Bootstrapping parsers via syntactic projection across parallel texts
Title | Bootstrapping parsers via syntactic projection across parallel texts |
Publication Type | Journal Articles |
Year of Publication | 2005 |
Authors | Hwa R, Resnik P, Weinberg A, Cabezas C, Kolak O |
Journal | Nat. Lang. Eng. |
Volume | 11 |
Issue | 3 |
Pagination | 311 - 325 |
Date Published | 2005/09// |
ISBN Number | 1351-3249 |
Abstract | Broad coverage, high quality parsers are available for only a handful of languages. A prerequisite for developing broad coverage parsers for more languages is the annotation of text with the desired linguistic representations (also known as “treebanking”). However, syntactic annotation is a labor intensive and time-consuming process, and it is difficult to find linguistically annotated text in sufficient quantities.
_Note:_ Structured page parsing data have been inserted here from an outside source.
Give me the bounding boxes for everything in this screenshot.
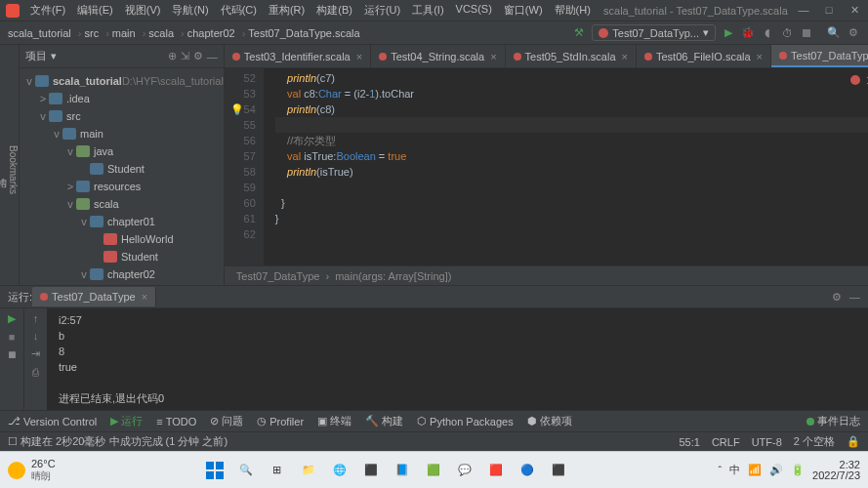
- gear-icon[interactable]: ⚙: [832, 291, 842, 304]
- menu-item[interactable]: 导航(N): [167, 1, 213, 20]
- editor-tab[interactable]: Test04_String.scala×: [371, 45, 505, 67]
- menu-item[interactable]: 帮助(H): [550, 1, 596, 20]
- tree-item[interactable]: >resources: [20, 178, 224, 195]
- profiler-tab[interactable]: ◷ Profiler: [257, 415, 304, 427]
- breadcrumb[interactable]: scala_tutorial›src›main›scala›chapter02›…: [8, 27, 364, 39]
- exit-icon[interactable]: ⏹: [7, 348, 18, 360]
- stop-icon[interactable]: [803, 29, 810, 37]
- menu-item[interactable]: 构建(B): [311, 1, 357, 20]
- tree-item[interactable]: Student: [20, 248, 224, 265]
- settings-icon[interactable]: ⚙: [193, 50, 203, 62]
- close-icon[interactable]: ×: [622, 51, 628, 62]
- tray-chevron-icon[interactable]: ˆ: [718, 465, 722, 476]
- app-icon[interactable]: ⬛: [545, 457, 572, 484]
- todo-tab[interactable]: ≡ TODO: [156, 416, 196, 427]
- window-controls[interactable]: — □ ✕: [796, 4, 862, 17]
- breadcrumb-item[interactable]: chapter02: [187, 27, 235, 39]
- menu-item[interactable]: 文件(F): [25, 1, 70, 20]
- wifi-icon[interactable]: 📶: [748, 464, 762, 476]
- line-gutter[interactable]: 5253💡545556575859606162: [225, 68, 264, 265]
- run-toolbar-left[interactable]: ▶ ■ ⏹: [0, 308, 23, 410]
- project-panel-header[interactable]: 项目 ▾ ⊕ ⇲ ⚙ —: [20, 45, 224, 68]
- breadcrumb-item[interactable]: scala: [148, 27, 174, 39]
- taskbar-apps[interactable]: 🔍 ⊞ 📁 🌐 ⬛ 📘 🟩 💬 🟥 🔵 ⬛: [58, 457, 717, 484]
- build-icon[interactable]: ⚒: [572, 26, 586, 40]
- stop-icon[interactable]: ■: [9, 331, 16, 343]
- close-icon[interactable]: ×: [356, 51, 362, 62]
- select-file-icon[interactable]: ⊕: [168, 50, 177, 62]
- tree-item[interactable]: HelloWorld: [20, 230, 224, 248]
- weather-widget[interactable]: 26°C晴朗: [8, 458, 56, 483]
- tree-item[interactable]: >.idea: [20, 90, 224, 107]
- tree-item[interactable]: vmain: [20, 125, 224, 142]
- tree-item[interactable]: vjava: [20, 142, 224, 160]
- menu-item[interactable]: 视图(V): [120, 1, 166, 20]
- indent[interactable]: 2 个空格: [794, 434, 835, 449]
- taskview-icon[interactable]: ⊞: [264, 457, 291, 484]
- app-icon[interactable]: ⬛: [357, 457, 385, 484]
- close-icon[interactable]: ×: [757, 51, 763, 62]
- battery-icon[interactable]: 🔋: [791, 464, 805, 476]
- run-icon[interactable]: ▶: [722, 26, 735, 40]
- hide-icon[interactable]: —: [207, 51, 218, 62]
- wrap-icon[interactable]: ⇥: [31, 347, 40, 360]
- collapse-icon[interactable]: ⇲: [181, 50, 189, 62]
- deps-tab[interactable]: ⬢ 依赖项: [527, 414, 572, 428]
- tree-item[interactable]: vscala: [20, 195, 224, 213]
- app-icon[interactable]: 🔵: [514, 457, 541, 484]
- menu-item[interactable]: 窗口(W): [499, 1, 548, 20]
- coverage-icon[interactable]: ◖: [761, 26, 774, 40]
- print-icon[interactable]: ⎙: [32, 366, 39, 378]
- bookmarks-tab[interactable]: Bookmarks: [8, 145, 19, 194]
- menu-item[interactable]: 重构(R): [264, 1, 310, 20]
- breadcrumb-item[interactable]: src: [85, 27, 100, 39]
- python-tab[interactable]: ⬡ Python Packages: [417, 415, 514, 427]
- hide-icon[interactable]: —: [849, 291, 860, 303]
- terminal-tab[interactable]: ▣ 终端: [317, 414, 351, 428]
- app-icon[interactable]: 📘: [389, 457, 416, 484]
- line-sep[interactable]: CRLF: [712, 436, 740, 448]
- gear-icon[interactable]: ⚙: [847, 26, 860, 40]
- down-icon[interactable]: ↓: [33, 330, 39, 342]
- run-header[interactable]: 运行: Test07_DataType × ⚙ —: [0, 286, 868, 308]
- menu-item[interactable]: 代码(C): [216, 1, 262, 20]
- bottom-tool-bar[interactable]: ⎇ Version Control ▶ 运行 ≡ TODO ⊘ 问题 ◷ Pro…: [0, 410, 868, 431]
- system-tray[interactable]: ˆ 中 📶 🔊 🔋 2:32 2022/7/23: [718, 460, 860, 481]
- explorer-icon[interactable]: 📁: [295, 457, 322, 484]
- menu-item[interactable]: VCS(S): [451, 1, 497, 20]
- editor-tab[interactable]: Test06_FileIO.scala×: [637, 45, 771, 67]
- project-tree[interactable]: vscala_tutorial D:\HYF\scala_tutorial>.i…: [20, 68, 224, 285]
- editor-breadcrumb[interactable]: Test07_DataType› main(args: Array[String…: [225, 265, 868, 285]
- menu-bar[interactable]: 文件(F)编辑(E)视图(V)导航(N)代码(C)重构(R)构建(B)运行(U)…: [25, 1, 596, 20]
- clock[interactable]: 2:32 2022/7/23: [812, 460, 860, 481]
- search-icon[interactable]: 🔍: [232, 457, 260, 484]
- build-tab[interactable]: 🔨 构建: [365, 414, 403, 428]
- breadcrumb-item[interactable]: scala_tutorial: [8, 27, 71, 39]
- vcs-tab[interactable]: ⎇ Version Control: [8, 415, 97, 427]
- app-icon[interactable]: 🟥: [482, 457, 510, 484]
- up-icon[interactable]: ↑: [33, 312, 39, 324]
- close-icon[interactable]: ×: [490, 51, 496, 62]
- run-toolbar-2[interactable]: ↑ ↓ ⇥ ⎙: [23, 308, 47, 410]
- volume-icon[interactable]: 🔊: [769, 464, 783, 476]
- app-icon[interactable]: 🟩: [420, 457, 447, 484]
- ime-icon[interactable]: 中: [729, 463, 740, 477]
- menu-item[interactable]: 工具(I): [407, 1, 448, 20]
- left-tool-strip[interactable]: Bookmarks 结构: [0, 45, 20, 285]
- tree-item[interactable]: Student: [20, 160, 224, 178]
- inspection-widget[interactable]: 1 8 ˆ ˇ: [850, 72, 868, 88]
- run-tab[interactable]: Test07_DataType ×: [32, 287, 156, 306]
- debug-icon[interactable]: 🐞: [741, 26, 755, 40]
- encoding[interactable]: UTF-8: [752, 436, 782, 448]
- edge-icon[interactable]: 🌐: [326, 457, 353, 484]
- profile-icon[interactable]: ⏱: [780, 26, 794, 40]
- rerun-icon[interactable]: ▶: [8, 312, 16, 325]
- code-lines[interactable]: 1 8 ˆ ˇ println(c7) val c8:Char = (i2-1)…: [264, 68, 868, 265]
- lock-icon[interactable]: 🔒: [847, 435, 860, 448]
- run-tab[interactable]: ▶ 运行: [110, 414, 143, 428]
- tree-item[interactable]: vchapter01: [20, 213, 224, 230]
- menu-item[interactable]: 编辑(E): [72, 1, 118, 20]
- event-log-tab[interactable]: 事件日志: [806, 414, 860, 428]
- app-icon[interactable]: 💬: [451, 457, 478, 484]
- run-config-selector[interactable]: Test07_DataTyp... ▾: [592, 24, 716, 41]
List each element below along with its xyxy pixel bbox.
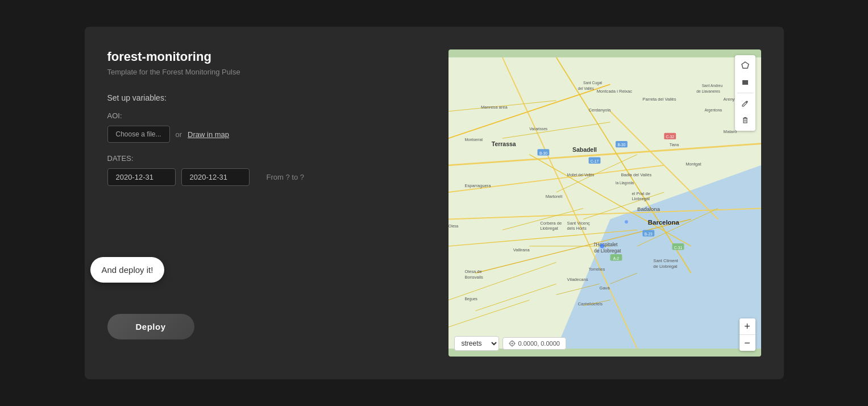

In this article, we explore using parallel text to help solving the problem of creating syntactic annotation in more languages. The central idea is to annotate the English side of a parallel corpus, project the analysis to the second language, and then train a stochastic analyzer on the resulting noisy annotations. We discuss our background assumptions, describe an initial study on the “projectability” of syntactic relations, and then present two experiments in which stochastic parsers are developed with minimal human intervention via projection from English. |
URL | http://dx.doi.org/10.1017/S1351324905003840 |
DOI | 10.1017/S1351324905003840 |